Entries provided:
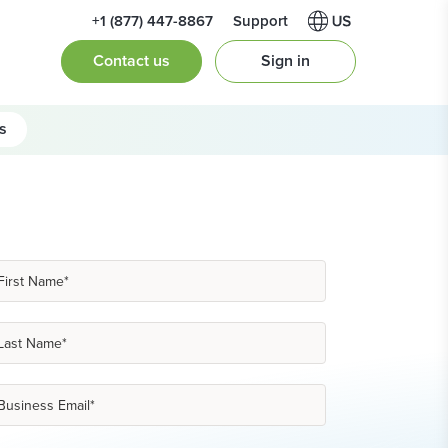
+1 (877) 447-8867
Support
Contact us
Sign in
s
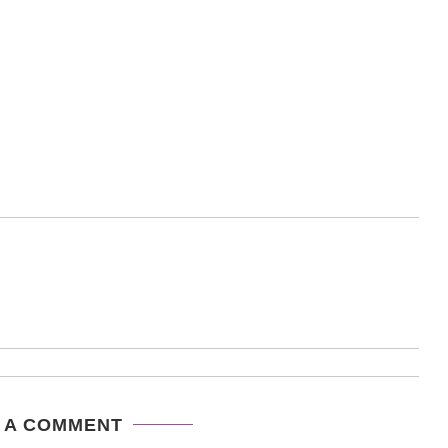
 A COMMENT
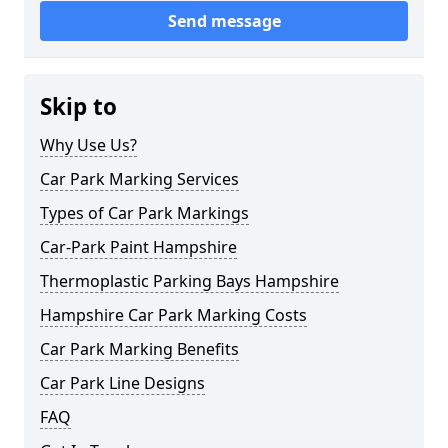
Send message
Skip to
Why Use Us?
Car Park Marking Services
Types of Car Park Markings
Car-Park Paint Hampshire
Thermoplastic Parking Bays Hampshire
Hampshire Car Park Marking Costs
Car Park Marking Benefits
Car Park Line Designs
FAQ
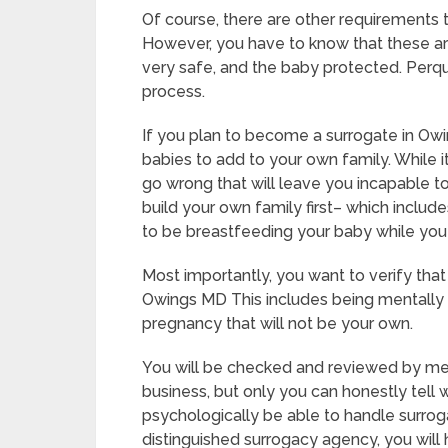
Of course, there are other requirements
However, you have to know that these ar
very safe, and the baby protected. Perqui
process.
If you plan to become a surrogate in Ow
babies to add to your own family. While i
go wrong that will leave you incapable t
build your own family first– which include
to be breastfeeding your baby while you
Most importantly, you want to verify tha
Owings MD This includes being mentally 
pregnancy that will not be your own.
You will be checked and reviewed by medi
business, but only you can honestly tell 
psychologically be able to handle surrog
distinguished surrogacy agency, you will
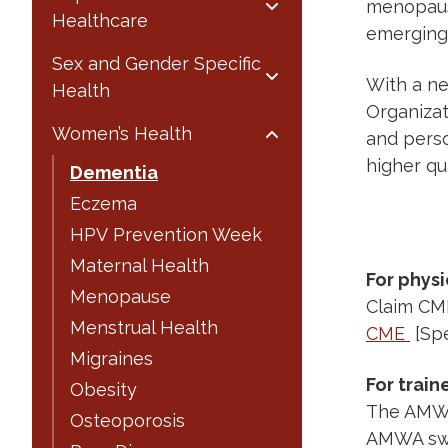
menopause
Healthcare
emerging 
Sex and Gender Specific
With a ne
Health
Organizati
Women’s Health
and pers
higher qua
Dementia
Eczema
HPV Prevention Week
Maternal Health
For physi
Menopause
Claim CME
Menstrual Health
CME
[Spe
Migraines
For train
Obesity
The AMWA 
Osteoporosis
AMWA sw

Problem to solve: Over the whole listing above, give the number of lines in which "will" occurs, and no other words.

Answer to the exercise: 4